Fyodor Dostoevsky: Crime and Punishment

PART VI
3. CHAPTER III (continued)

"Have I got to bother myself about you, too, now?" said Raskolnikov suddenly, coming with nervous impatience straight to the point. "Even though perhaps you are the most dangerous man if you care to injure me, I don't want to put myself out any more. I will show you at once that I don't prize myself as you probably think I do. I've come to tell you at once that if you keep to your former intentions with regard to my sister and if you think to derive any benefit in that direction from what has been discovered of late, I will kill you before you get me locked up. You can reckon on my word. You know that I can keep it.

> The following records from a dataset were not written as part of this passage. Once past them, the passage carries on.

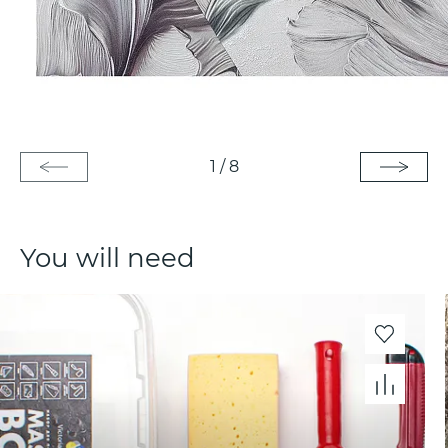
1
/
8
You will need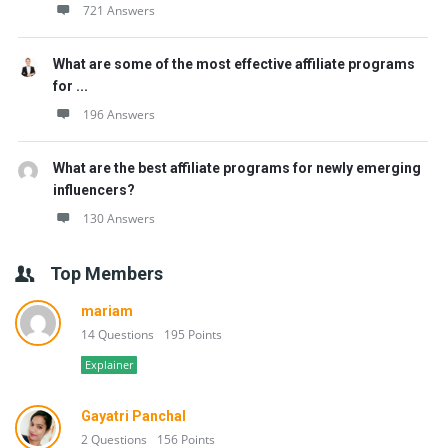
721 Answers
What are some of the most effective affiliate programs
for ...
196 Answers
What are the best affiliate programs for newly emerging
influencers?
130 Answers
Top Members
mariam
14 Questions
195 Points
Explainer
Gayatri Panchal
2 Questions
156 Points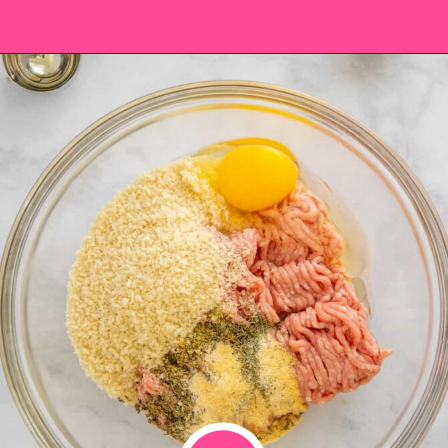
Opening
https://saltandspoon.co/air-fryer-turkey-meatballs/?utm_source=discover&utm_medium=organic&utm_campaign=web_story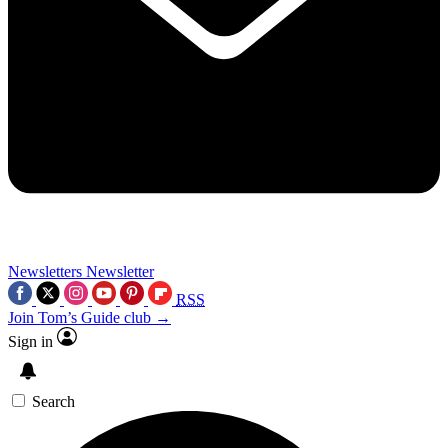
Newsletters
Newsletter
RSS
Join Tom’s Guide club →
Sign in
Search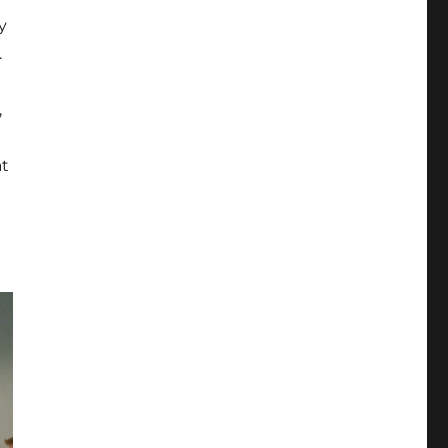
y
.
,
at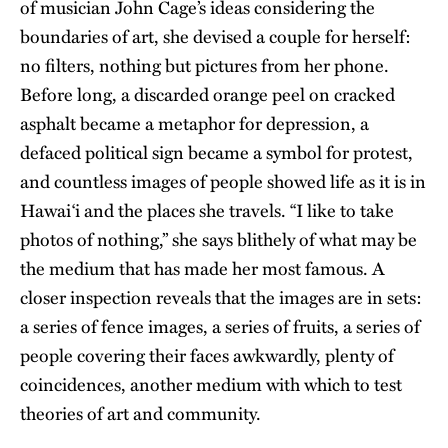
of musician John Cage’s ideas considering the
boundaries of art, she devised a couple for herself:
no filters, nothing but pictures from her phone.
Before long, a discarded orange peel on cracked
asphalt became a metaphor for depression, a
defaced political sign became a symbol for protest,
and countless images of people showed life as it is in
Hawai‘i and the places she travels. “I like to take
photos of nothing,” she says blithely of what may be
the medium that has made her most famous. A
closer inspection reveals that the images are in sets:
a series of fence images, a series of fruits, a series of
people covering their faces awkwardly, plenty of
coincidences, another medium with which to test
theories of art and community.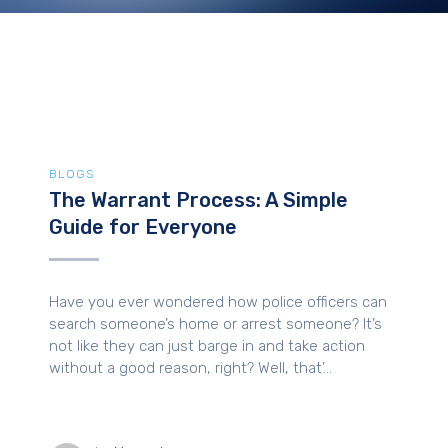
BLOGS
The Warrant Process: A Simple
Guide for Everyone
Have you ever wondered how police officers can
search someone’s home or arrest someone? It’s
not like they can just barge in and take action
without a good reason, right? Well, that’...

And in the second place if you want to tell me anything --for I keep fancying all this time that you have something to tell me--make haste and tell it, for time is precious and very likely it will soon be too late."

"Why in such haste?" asked Svidrigailov, looking at him curiously.

"Everyone has his plans," Raskolnikov answered gloomily and impatiently.

"You urged me yourself to frankness just now, and at the first question you refuse to answer," Svidrigailov observed with a smile. "You keep fancying that I have aims of my own and so you look at me with suspicion. Of course it's perfectly natural in your position. But though I should like to be friends with you, I shan't trouble myself to convince you of the contrary. The game isn't worth the candle and I wasn't intending to talk to you about anything special."

"What did you want me, for, then? It was you who came hanging about me."

"Why, simply as an interesting subject for observation. I liked the fantastic nature of your position--that's what it was! Besides you are the brother of a person who greatly interested me, and from that person I had in the past heard a very great deal about you, from which I gathered that you had a great influence over her; isn't that enough? Ha-ha-ha! Still I must admit that your question is rather complex, and is difficult for me to answer. Here, you, for instance, have come to me not only for a definite object, but for the sake of hearing something new. Isn't that so? Isn't that so?" persisted Svidrigailov with a sly smile. "Well, can't you fancy then that I, too, on my way here in the train was reckoning on you, on your telling me something new, and on my making some profit out of you! You see what rich men we are!"